The answer must consist only of the lines from the line with "мережа туристичних агенцій" to the line with "0800 33 01 80", both included, exactly as they stand below.

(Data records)
------------------------------------------------------------
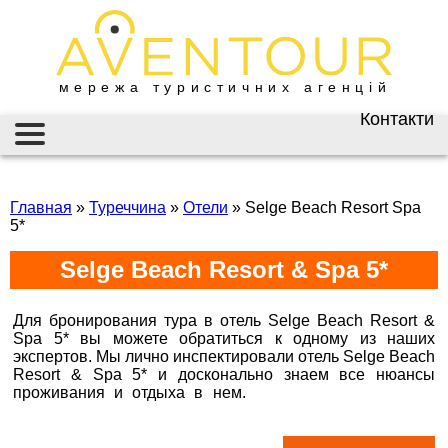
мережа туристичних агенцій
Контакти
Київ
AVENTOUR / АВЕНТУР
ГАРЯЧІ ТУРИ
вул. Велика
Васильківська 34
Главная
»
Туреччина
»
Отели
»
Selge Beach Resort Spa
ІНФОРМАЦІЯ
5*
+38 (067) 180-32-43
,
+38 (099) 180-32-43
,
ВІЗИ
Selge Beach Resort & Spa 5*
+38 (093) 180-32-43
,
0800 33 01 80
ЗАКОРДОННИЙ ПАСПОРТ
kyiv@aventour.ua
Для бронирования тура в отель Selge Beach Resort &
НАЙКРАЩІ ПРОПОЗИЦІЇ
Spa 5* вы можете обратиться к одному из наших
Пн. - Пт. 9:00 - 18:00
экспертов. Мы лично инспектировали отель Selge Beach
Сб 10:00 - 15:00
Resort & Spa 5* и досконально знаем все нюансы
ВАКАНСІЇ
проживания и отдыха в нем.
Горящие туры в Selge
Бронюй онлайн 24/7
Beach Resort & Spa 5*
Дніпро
------------------------------------------------------------
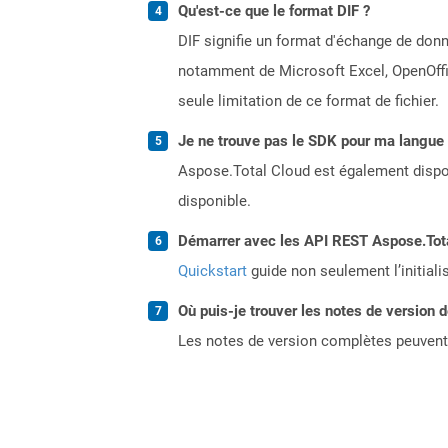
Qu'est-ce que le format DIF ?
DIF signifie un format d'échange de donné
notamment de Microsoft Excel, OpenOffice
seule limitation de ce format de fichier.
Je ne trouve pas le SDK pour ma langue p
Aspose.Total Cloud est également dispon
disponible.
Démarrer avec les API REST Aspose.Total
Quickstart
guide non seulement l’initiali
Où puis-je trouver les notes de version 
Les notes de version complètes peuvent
------------------------------------------------------------
- [Answer to the problem]:
мережа туристичних агенцій
Контакти
Київ
AVENTOUR / АВЕНТУР
ГАРЯЧІ ТУРИ
вул. Велика
Васильківська 34
Главная
»
Туреччина
»
Отели
»
Selge Beach Resort Spa
ІНФОРМАЦІЯ
5*
+38 (067) 180-32-43
,
+38 (099) 180-32-43
,
ВІЗИ
Selge Beach Resort & Spa 5*
+38 (093) 180-32-43
,
0800 33 01 80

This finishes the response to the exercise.